Por todo o exposto, não tem, pois, qualquer razão a Ré apelante nas conclusões do seu recurso, sendo certo também que mal se compreende que tendo ficado provados apenas os defeitos relativos ao fornecimento e colocação das abraçadeiras (concl 6ª), continue a exigir em sede de recurso a compensação
com o valor das facturas de tudo o mais que realizou por sua iniciativa. (conc. 9a e 15ª).
Por outro lado também não se afigura, nas circunstâncias apuradas, que se possa classificar de má fé contratual a recusa da A. na entrega da garantia da tela PVC fornecida (e não também da cópia das especificações técnicas como alega - als. UU) dos factos provados) condicionando-a ao pagamento do remanescente da factura, sendo que tal recusa nenhuma relação tinha ou foi sequer alegada, com a denúncia dos defeitos e a sua eliminação, que a Ré veio a conferir a terceiros.

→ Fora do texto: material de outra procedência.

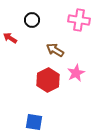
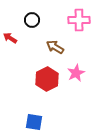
pink cross: rotated 10 degrees counterclockwise
brown arrow: moved 3 px up
red hexagon: moved 1 px left, 1 px up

Improcedem, pois, in totum, as conclusões da alegação da apelante impondo-se a confirmação da sentença recorrida.

DECISÃO
Nesta conformidade, acordam os Juízes desta Relação em:
- Negar provimento ao agravo e confirmar a decisão recorrida
- Julgar improcedente a apelação e, em consequência, confirmar a sentença recorrida.
Custas de ambos os recursos pela recorrente.